In the event that this is not explained by replacements to phone lines, then people are simply losing their access to technology and are becoming less connected. The implications, in my view, are an increase in worldwide corruption and inequality. If you take a look at the Corruption Perception Index, you’ll see a clear correlation between countries that are corrupt, and the well-being of the average citizen. If the median person is losing their phone access without anything to replace it, then the median person is, in all likelihood, becoming poorer. Which doesn’t lend well to our general understanding of the patterns of society over the last 20 years or so.

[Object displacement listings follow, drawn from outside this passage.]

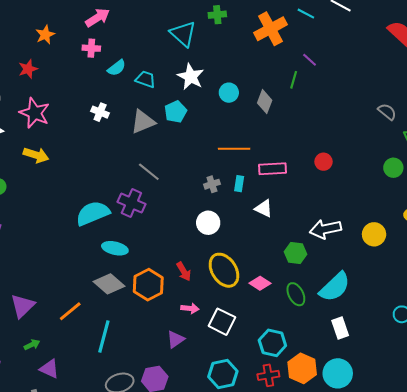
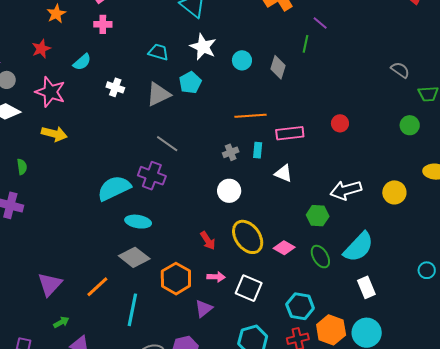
cyan semicircle: (117, 68) -> (82, 62), moved
orange hexagon: (148, 285) -> (176, 279), moved

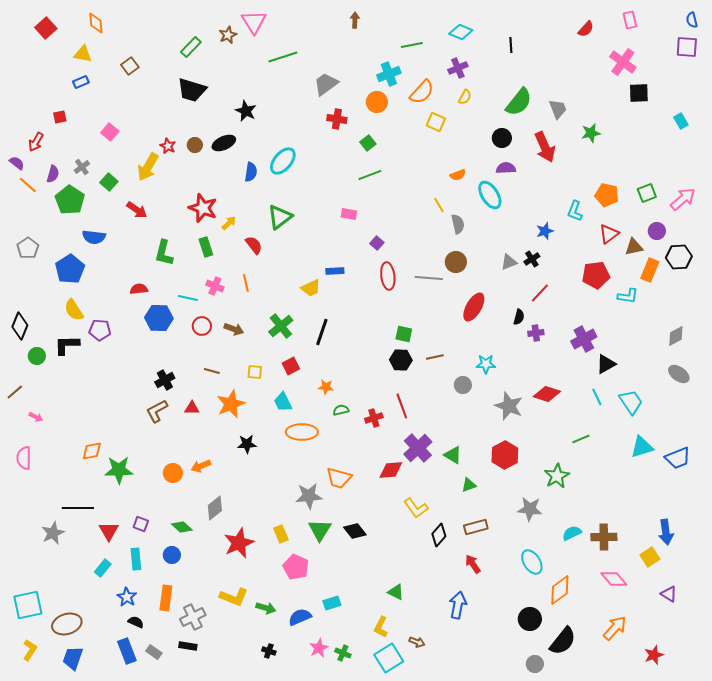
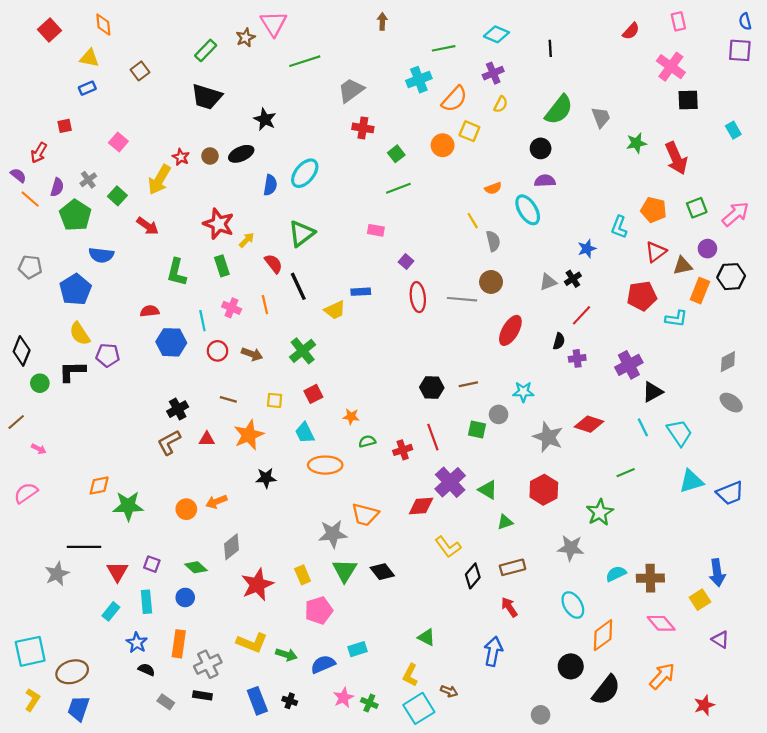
orange circle: (377, 102) -> (443, 145), moved
red arrow: (545, 147) -> (676, 158), moved
gray pentagon: (28, 248) -> (30, 267), turned -30
cyan line: (188, 298) -> (202, 321), turned 66
black line: (322, 332) -> (298, 286), moved, turned -44
green square: (404, 334) -> (477, 429), moved
pink semicircle: (24, 458) -> (26, 493), turned 55
pink pentagon: (296, 567) -> (319, 610), turned 30
blue rectangle: (127, 651) -> (257, 701), moved
gray circle: (535, 664) -> (541, 715), moved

Other than that, the analysis technique seems to be incomplete. There are ways we could expand on the regression done here by incorporating all the years into one model. Perhaps by incorporating factor analysis on which year it is, future years as predictors, as well as other information we have about the countires in the data set, and putting it all into one model. In that case you do run into concerns about over fitting, and (as today) over extrapolating from granular trends. Even for the analysis we did today, there are various assumptions one must confirm. which I skipped in a vein attempt at brevity. And all of that seems like the topic of a future blog post if I get to it.